With earthquakes and California, it’s more of a question of “when” rather than “if” and speculation is running high that the Golden State is overdue for a massive quake. But just what would such an event mean for California?
This week brought increasing talk concerning the San Andreas Fault System, the massive fault that runs 1,250 miles long the edge of the Pacific coastline of northern California. According to some reports, multiple segments of the San Andreas Fault System have enough stored energy to cause major earthquakes on their own.

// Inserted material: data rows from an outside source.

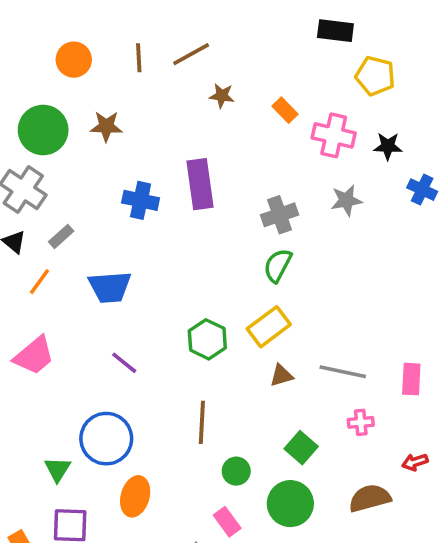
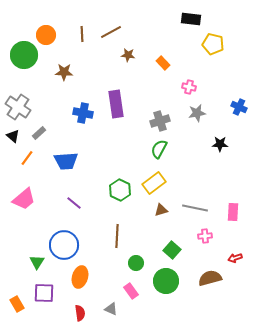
green circle: (43, 130) -> (24, 55), moved
pink cross: (334, 135) -> (189, 87), moved, size x0.6
black star: (388, 146) -> (220, 144), moved

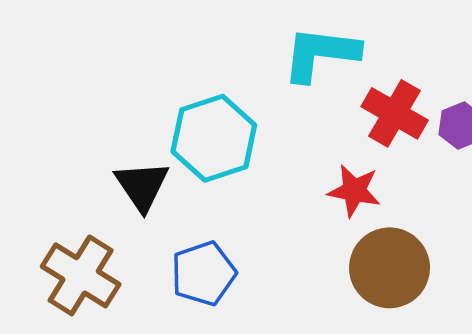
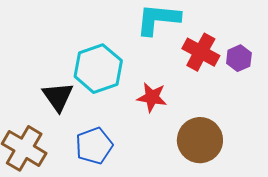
red star: (354, 191) -> (152, 97), moved

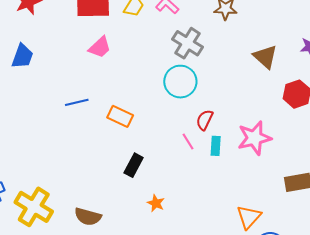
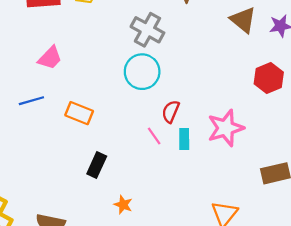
pink trapezoid: (100, 47) -> (50, 58), moved
brown triangle: (265, 57) -> (243, 20), moved

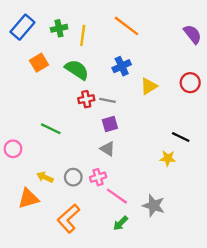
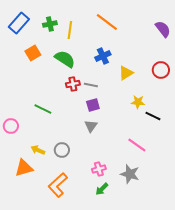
gray triangle: (107, 149) -> (91, 126), turned 32
yellow star: (168, 158) -> (138, 102), moved
pink cross: (98, 177) -> (99, 169), moved
pink line: (117, 196) -> (137, 145), moved

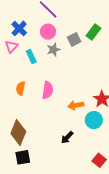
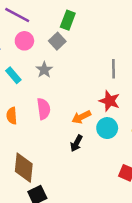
green rectangle: (93, 32) -> (68, 20), moved
gray star: (53, 50) -> (44, 70), moved
black arrow: (67, 137) -> (76, 143), moved

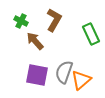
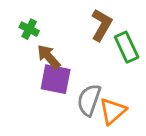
brown L-shape: (54, 20) -> (102, 25), moved
purple square: (37, 75) -> (56, 79), moved

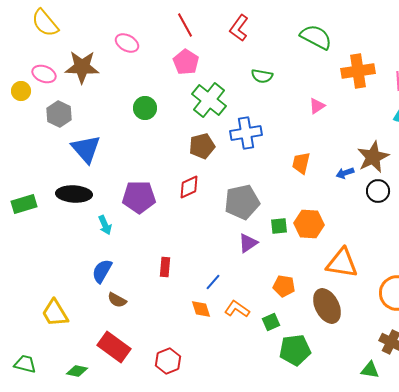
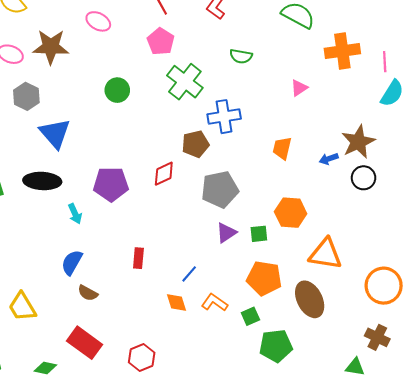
brown pentagon: (202, 146) -> (195, 144), moved
green square: (279, 226) -> (259, 234), moved
orange pentagon: (284, 286) -> (264, 278), size x1.5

Most recently, Napa, California saw a magnitude 6.0 earthquake late in August. That quake caused millions of dollars in damage and it still wasn’t as powerful as the 6.9-magnitude quake that hit the San Francisco Bay Area in 1989. That quake killed 60 people and caused massive damage throughout the area.
But when people talk about “The Big One,” they typically mean a massive quake that hits around 9.0 on the Richter scale. It might seem like a simple leap of three points from the South Napa earthquake of 2014, but remember that the Richter Scale is logarithmic. That means that a magnitude-7.0 quake is 10 times stronger than a magnitude-6.0 quake, and a magnitude-8.0 quake is ten times stronger than a 7.0.
That means that a magnitude-9.0 earthquake would be 1,000 times stronger than the quake that hit Napa earlier this year.
In a state as heavily populated as California, the impact of such a natural event is nigh impossible to imagine — but that doesn’t mean nobody has tried.
When the San Andreas’ strike-slip fault does eventually rupture, seismologists estimate that the rupture will take about 55 seconds. That’s just about forever in earthquake terms, so “The Big One” is not a misnomer, and the estimated four minutes of seismic waves pushing through the Los Angeles Basin won’t be fun to go through either.
LA Weekly ran the numbers on a magnitude-7.8 quake, noting that it would be difficult to determine exactly which buildings and areas would be hardest hit. The United States Geological Survey, though, has a Shaking Intensity Map that shows that harder-hit areas in the LA Weekly‘s scenario would be the Eastside, downtown, South LA, and Hollywood.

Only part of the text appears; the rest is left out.